Rock Solid
“It is hard for me to explain why I have always been interested in minerals—something innate, I suppose,” says Grew, who started collecting rocks as a preschooler in Andover, Massachusetts. His boyhood hobby led to a major in geology and then a Ph.D. from Harvard. “Ed has always been a very modest person, but at the same time very brilliant,” says fellow geology major Woody Thompson ’68, who has collected minerals with Grew since college. “That shows up in his track record of many publications through the years and doing field work all over the world.”

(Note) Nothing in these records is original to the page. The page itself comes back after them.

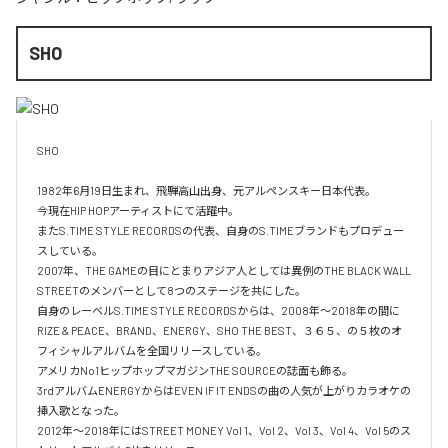
SHO
SHO 

1982年6月19日生まれ、飛騨高山出身、元アルペンスキー日本代表。

今現在HIP HOPアーティストにて活躍中。

またS.TIME STYLE RECORDSの代表、自身のS.TIMEブランドもプロデュー
スしている。

2007年、THE GAMEの目にとまりアジア人としては異例のTHE BLACK WALL 
STREETのメンバーとして8つのステージを共にした。

自身のレーベルS.TIME STYLE RECORDSからは、2008年〜2018年の間に
RIZE & PEACE、BRAND、ENERGY、SHO THE BEST、３６５、の５枚のオ
フィシャルアルバムを全国リリースしている。

アメリカNo1ヒップホップマガジンTHE SOURCEの誌面も飾る。

3rdアルバムENERGYからはEVEN IF IT ENDSの曲の人気が上がりカラオケの
挿入歌となった。

2012年〜2018年にはSTREET MONEY Vol 1、Vol 2、Vol 3、Vol 4、Vol 5のス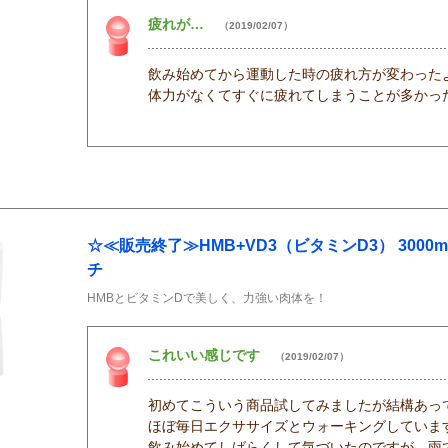
疲れが…
（2019/02/07）
飲み始めてから運動した時の疲れ方が変わった
体力がなくてすぐに疲れてしまうことが多かっ
☆≪販売終了≫HMB+VD3（ビタミンD3） 3000m
チ
HMBとビタミンDで美しく、力強い肉体を！
これいい感じです
（2019/02/07）
初めてこういう商品試してみましたが結構あっ
ほぼ毎日エクササイズとウォーキングしていま
飲み始めてしばらくして気づいたのですが、雨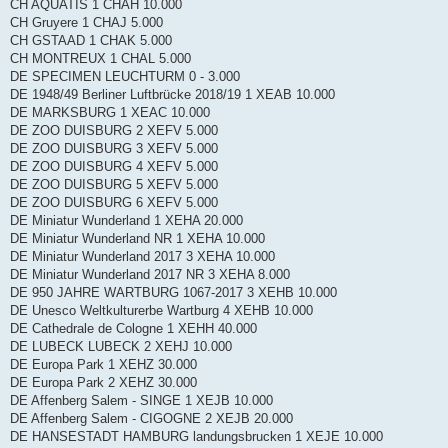
CH AQUATIS 1 CHAH 10.000
CH Gruyere 1 CHAJ 5.000
CH GSTAAD 1 CHAK 5.000
CH MONTREUX 1 CHAL 5.000
DE SPECIMEN LEUCHTURM 0 - 3.000
DE 1948/49 Berliner Luftbrücke 2018/19 1 XEAB 10.000
DE MARKSBURG 1 XEAC 10.000
DE ZOO DUISBURG 2 XEFV 5.000
DE ZOO DUISBURG 3 XEFV 5.000
DE ZOO DUISBURG 4 XEFV 5.000
DE ZOO DUISBURG 5 XEFV 5.000
DE ZOO DUISBURG 6 XEFV 5.000
DE Miniatur Wunderland 1 XEHA 20.000
DE Miniatur Wunderland NR 1 XEHA 10.000
DE Miniatur Wunderland 2017 3 XEHA 10.000
DE Miniatur Wunderland 2017 NR 3 XEHA 8.000
DE 950 JAHRE WARTBURG 1067-2017 3 XEHB 10.000
DE Unesco Weltkulturerbe Wartburg 4 XEHB 10.000
DE Cathedrale de Cologne 1 XEHH 40.000
DE LUBECK LUBECK 2 XEHJ 10.000
DE Europa Park 1 XEHZ 30.000
DE Europa Park 2 XEHZ 30.000
DE Affenberg Salem - SINGE 1 XEJB 10.000
DE Affenberg Salem - CIGOGNE 2 XEJB 20.000
DE HANSESTADT HAMBURG landungsbrucken 1 XEJE 10.000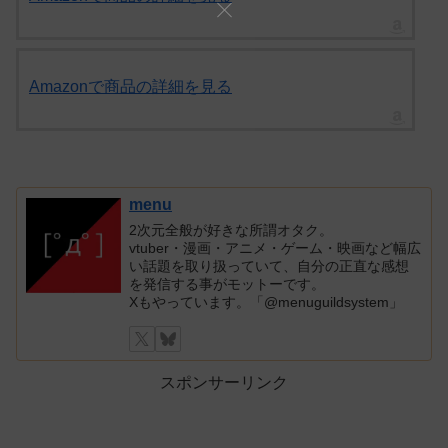
Amazonで商品の詳細を見る
menu
2次元全般が好きな所謂オタク。
vtuber・漫画・アニメ・ゲーム・映画など幅広
い話題を取り扱っていて、自分の正直な感想
を発信する事がモットーです。
Xもやっています。「@menuguildsystem」
スポンサーリンク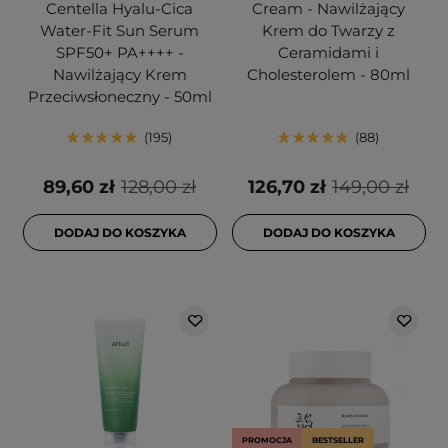
Centella Hyalu-Cica
Cream - Nawilżający
Water-Fit Sun Serum
Krem do Twarzy z
SPF50+ PA++++ -
Ceramidami i
Nawilżający Krem
Cholesterolem - 80ml
Przeciwsłoneczny - 50ml
195
88
89,60 zł
128,00 zł
126,70 zł
149,00 zł
DODAJ DO KOSZYKA
DODAJ DO KOSZYKA
PROMOCJA
BESTSELLER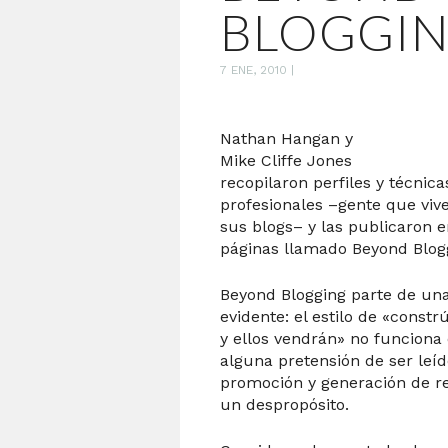
BLOGGI
7 ENE, 2010
|
Nathan Hangan y
Mike Cliffe Jones
recopilaron perfiles y técnic
profesionales –gente que viv
sus blogs– y las publicaron
páginas llamado Beyond Blog
Beyond Blogging parte de un
evidente: el estilo de «const
y ellos vendrán» no funciona
alguna pretensión de ser leíd
promoción y generación de re
un despropósito.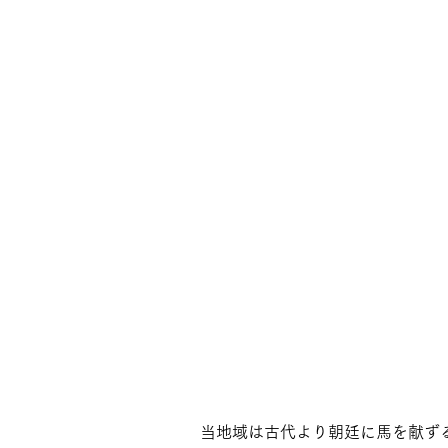
当地域は古代より朝廷に馬を献ず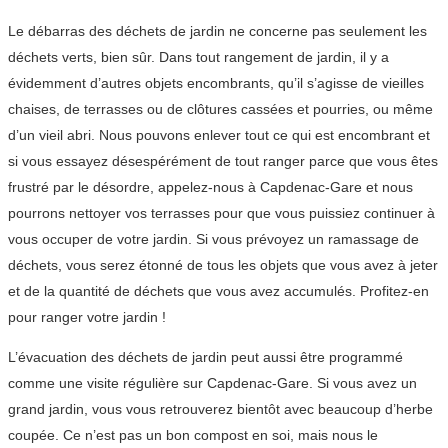
Le débarras des déchets de jardin ne concerne pas seulement les
déchets verts, bien sûr. Dans tout rangement de jardin, il y a
évidemment d’autres objets encombrants, qu’il s’agisse de vieilles
chaises, de terrasses ou de clôtures cassées et pourries, ou même
d’un vieil abri. Nous pouvons enlever tout ce qui est encombrant et
si vous essayez désespérément de tout ranger parce que vous êtes
frustré par le désordre, appelez-nous à Capdenac-Gare et nous
pourrons nettoyer vos terrasses pour que vous puissiez continuer à
vous occuper de votre jardin. Si vous prévoyez un ramassage de
déchets, vous serez étonné de tous les objets que vous avez à jeter
et de la quantité de déchets que vous avez accumulés. Profitez-en
pour ranger votre jardin !
L’évacuation des déchets de jardin peut aussi être programmé
comme une visite régulière sur Capdenac-Gare. Si vous avez un
grand jardin, vous vous retrouverez bientôt avec beaucoup d’herbe
coupée. Ce n’est pas un bon compost en soi, mais nous le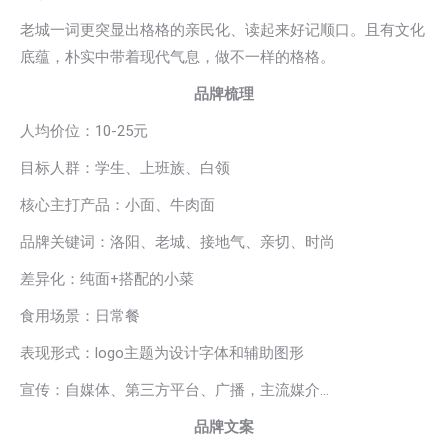
老城一词更突显出格格的亲民化、读起来好记顺口。且有文化
底蕴，朴实中带着现代气息，做不一样的格格。
品牌梳理
人均价位：10-25元
目标人群：学生、上班族、白领
核心主打产品：小面、牛肉面
品牌关键词：洛阳、老城、接地气、亲切、时尚
差异化：纯面+搭配的小菜
食用场景：日常餐
表现形式：logo主题为设计字体和辅助图形
宣传：自媒体、第三方平台、广播，主流媒介…
品牌文案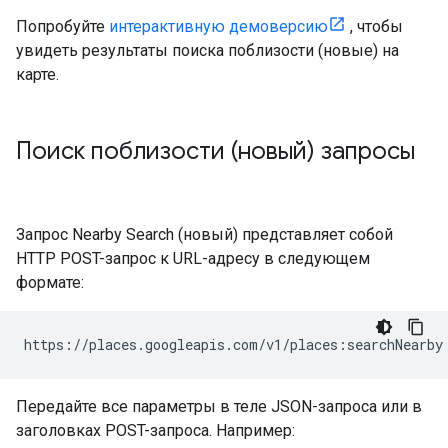
Попробуйте
интерактивную демоверсию
, чтобы
увидеть результаты поиска поблизости (новые) на
карте.
Поиск поблизости (новый) запросы
Запрос Nearby Search (новый) представляет собой
HTTP POST-запрос к URL-адресу в следующем
формате:
https://places.googleapis.com/v1/places:searchNearby
Передайте все параметры в теле JSON-запроса или в
заголовках POST-запроса. Например: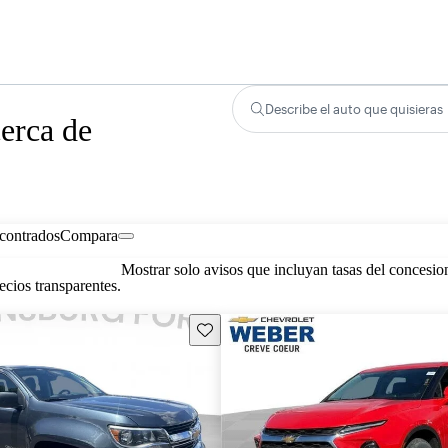
Describe el auto que quisieras
erca de
contrados
Compara
Mostrar solo avisos que incluyan tasas del concesio
cios transparentes.
Guarda este Aviso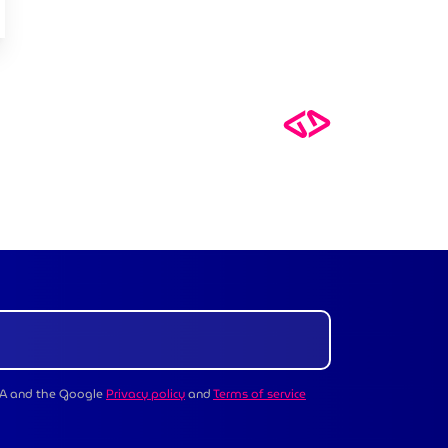
au Luxembourg
 des entreprises luxembourgeoises ciblent l’IA pour la pro
CHA and the Google
Privacy policy
and
Terms of service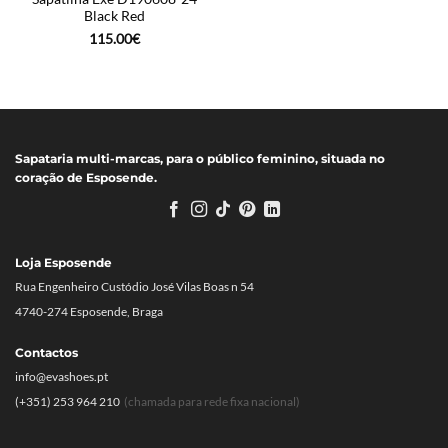
Black Red
115.00
€
Sapataria multi-marcas, para o público feminino, situada no
coração de Esposende.
Loja Esposende
Rua Engenheiro Custódio José Vilas Boas n 54
4740-274 Esposende, Braga
Contactos
info@evashoes.pt
(+351) 253 964 210
(chamada para rede fixa nacional)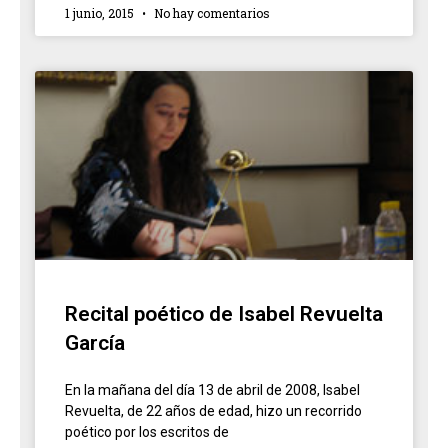
1 junio, 2015
No hay comentarios
Recital poético de Isabel Revuelta
García
En la mañana del día 13 de abril de 2008, Isabel
Revuelta, de 22 años de edad, hizo un recorrido
poético por los escritos de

Grew, a research professor of earth and climate sciences at the University of Maine since 1984, has discovered or assisted in the recognition process of 25 newly identified minerals. Two are named for him: edgrewite and hydroxyl-edgrewite. Five were discovered in southern Tibet during the past few years. In 2020 Grew worked with scientists from China, Italy, and Germany to obtain recognition for two nanominerals. In 2022 three more—wodegongjieite, wenjiite, and kangjinlaite—were approved. The researchers used electron diffraction to detect the microscopic inclusions—tiny crystals trapped inside a mineral as it forms—and conducted X-rays and chemical analysis. Grew organized the data (he calls himself a “laboratory manager”) and wrote much of the successful proposal to the International Mineralogical Association’s Commission on New Minerals, Nomenclature and Classification.
“It’s quite a procedure to get a potentially new mineral approved,” says Grew. “You have to determine what it’s made of and what its crystal structure is and provide evidence that it has never before been found naturally.”